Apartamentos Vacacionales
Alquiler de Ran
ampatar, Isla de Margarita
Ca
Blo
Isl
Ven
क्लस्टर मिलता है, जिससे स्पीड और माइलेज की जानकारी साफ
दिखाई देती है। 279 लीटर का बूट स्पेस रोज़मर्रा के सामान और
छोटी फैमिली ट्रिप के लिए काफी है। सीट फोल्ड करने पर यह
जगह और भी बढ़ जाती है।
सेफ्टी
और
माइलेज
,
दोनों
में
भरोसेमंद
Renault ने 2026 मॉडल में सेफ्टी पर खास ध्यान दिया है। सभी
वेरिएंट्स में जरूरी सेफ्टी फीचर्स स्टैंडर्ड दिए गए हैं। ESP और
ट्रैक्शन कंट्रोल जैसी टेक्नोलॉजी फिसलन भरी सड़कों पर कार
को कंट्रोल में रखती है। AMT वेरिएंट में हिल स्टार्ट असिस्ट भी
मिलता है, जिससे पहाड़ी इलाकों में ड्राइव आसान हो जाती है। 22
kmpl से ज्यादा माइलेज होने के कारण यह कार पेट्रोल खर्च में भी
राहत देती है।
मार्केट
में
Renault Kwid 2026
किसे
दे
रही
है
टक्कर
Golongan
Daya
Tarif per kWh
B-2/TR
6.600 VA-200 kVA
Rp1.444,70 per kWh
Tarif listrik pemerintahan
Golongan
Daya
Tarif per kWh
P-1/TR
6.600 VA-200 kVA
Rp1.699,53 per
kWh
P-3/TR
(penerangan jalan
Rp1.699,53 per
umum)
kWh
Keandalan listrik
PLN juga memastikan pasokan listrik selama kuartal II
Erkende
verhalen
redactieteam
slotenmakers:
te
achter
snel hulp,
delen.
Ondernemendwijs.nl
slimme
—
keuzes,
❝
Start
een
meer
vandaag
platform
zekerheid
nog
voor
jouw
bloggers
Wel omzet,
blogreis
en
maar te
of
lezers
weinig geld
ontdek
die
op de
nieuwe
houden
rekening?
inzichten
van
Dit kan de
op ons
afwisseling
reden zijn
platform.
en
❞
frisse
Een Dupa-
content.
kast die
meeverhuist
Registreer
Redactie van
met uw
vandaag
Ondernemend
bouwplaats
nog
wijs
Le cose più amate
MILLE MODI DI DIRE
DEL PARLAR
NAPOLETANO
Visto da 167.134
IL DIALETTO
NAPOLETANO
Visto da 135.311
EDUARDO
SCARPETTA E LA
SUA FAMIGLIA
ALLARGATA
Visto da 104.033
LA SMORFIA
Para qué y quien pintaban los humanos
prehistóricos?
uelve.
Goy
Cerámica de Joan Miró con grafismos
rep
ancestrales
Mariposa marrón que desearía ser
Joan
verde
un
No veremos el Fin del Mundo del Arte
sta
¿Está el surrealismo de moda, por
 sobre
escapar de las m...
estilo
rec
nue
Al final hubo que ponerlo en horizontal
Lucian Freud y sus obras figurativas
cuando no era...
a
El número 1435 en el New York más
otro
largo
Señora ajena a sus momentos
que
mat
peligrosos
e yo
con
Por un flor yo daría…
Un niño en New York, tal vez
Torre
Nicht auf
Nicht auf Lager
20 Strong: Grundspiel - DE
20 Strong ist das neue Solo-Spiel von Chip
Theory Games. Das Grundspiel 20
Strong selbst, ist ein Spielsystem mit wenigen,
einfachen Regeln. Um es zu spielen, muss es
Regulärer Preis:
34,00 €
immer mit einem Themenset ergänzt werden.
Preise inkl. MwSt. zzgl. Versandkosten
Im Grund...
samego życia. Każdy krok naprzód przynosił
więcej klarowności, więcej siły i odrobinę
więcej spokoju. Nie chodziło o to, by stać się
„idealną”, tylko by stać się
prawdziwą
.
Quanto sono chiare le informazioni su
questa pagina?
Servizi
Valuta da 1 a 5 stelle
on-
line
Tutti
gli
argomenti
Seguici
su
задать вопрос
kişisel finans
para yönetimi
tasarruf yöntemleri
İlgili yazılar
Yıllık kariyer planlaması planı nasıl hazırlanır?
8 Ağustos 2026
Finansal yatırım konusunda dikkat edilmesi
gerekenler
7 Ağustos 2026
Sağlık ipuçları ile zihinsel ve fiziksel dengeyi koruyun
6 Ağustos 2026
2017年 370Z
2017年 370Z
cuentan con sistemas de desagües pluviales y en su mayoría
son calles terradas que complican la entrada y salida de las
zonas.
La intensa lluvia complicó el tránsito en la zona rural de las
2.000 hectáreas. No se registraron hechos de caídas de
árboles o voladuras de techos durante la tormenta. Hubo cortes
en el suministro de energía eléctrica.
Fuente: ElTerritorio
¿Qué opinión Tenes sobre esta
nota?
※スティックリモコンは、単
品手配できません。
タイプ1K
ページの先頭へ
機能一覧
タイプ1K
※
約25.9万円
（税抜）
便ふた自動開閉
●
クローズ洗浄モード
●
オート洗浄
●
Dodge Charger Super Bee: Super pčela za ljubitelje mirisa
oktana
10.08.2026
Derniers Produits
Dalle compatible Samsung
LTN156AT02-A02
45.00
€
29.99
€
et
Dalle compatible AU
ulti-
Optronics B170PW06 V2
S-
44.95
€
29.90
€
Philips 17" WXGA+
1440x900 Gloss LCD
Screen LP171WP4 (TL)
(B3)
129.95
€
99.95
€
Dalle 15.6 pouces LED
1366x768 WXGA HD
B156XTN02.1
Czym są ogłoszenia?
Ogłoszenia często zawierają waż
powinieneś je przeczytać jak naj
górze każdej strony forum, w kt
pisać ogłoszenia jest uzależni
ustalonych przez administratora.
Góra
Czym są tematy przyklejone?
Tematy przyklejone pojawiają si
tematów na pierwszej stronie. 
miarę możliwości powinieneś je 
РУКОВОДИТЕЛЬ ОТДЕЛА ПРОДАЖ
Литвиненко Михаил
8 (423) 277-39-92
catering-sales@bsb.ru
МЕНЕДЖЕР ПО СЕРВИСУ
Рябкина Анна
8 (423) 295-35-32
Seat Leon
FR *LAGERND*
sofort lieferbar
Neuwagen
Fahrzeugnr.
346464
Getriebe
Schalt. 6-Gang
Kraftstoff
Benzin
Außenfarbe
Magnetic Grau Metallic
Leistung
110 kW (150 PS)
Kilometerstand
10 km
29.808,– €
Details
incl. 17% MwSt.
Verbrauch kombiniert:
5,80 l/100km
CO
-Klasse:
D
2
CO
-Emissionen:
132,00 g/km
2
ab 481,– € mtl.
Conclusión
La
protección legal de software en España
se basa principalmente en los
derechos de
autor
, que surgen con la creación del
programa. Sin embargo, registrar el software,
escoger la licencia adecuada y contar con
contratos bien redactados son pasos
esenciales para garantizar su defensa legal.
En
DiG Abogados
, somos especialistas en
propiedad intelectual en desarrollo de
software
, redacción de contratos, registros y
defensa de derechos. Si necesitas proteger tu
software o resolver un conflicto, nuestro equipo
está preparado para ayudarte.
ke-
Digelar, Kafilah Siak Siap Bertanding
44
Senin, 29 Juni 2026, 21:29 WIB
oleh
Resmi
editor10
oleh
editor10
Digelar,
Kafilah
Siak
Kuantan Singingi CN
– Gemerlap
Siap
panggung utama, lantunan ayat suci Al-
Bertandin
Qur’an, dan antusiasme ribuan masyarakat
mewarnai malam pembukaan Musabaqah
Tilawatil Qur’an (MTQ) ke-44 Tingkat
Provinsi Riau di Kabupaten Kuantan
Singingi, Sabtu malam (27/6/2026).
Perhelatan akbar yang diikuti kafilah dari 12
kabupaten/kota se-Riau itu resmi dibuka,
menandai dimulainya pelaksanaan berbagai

........

> [What the task requires]: Find how many lines of the entries include the word "Grundspiel". The number is the entire reply.

> [Answer below]: 2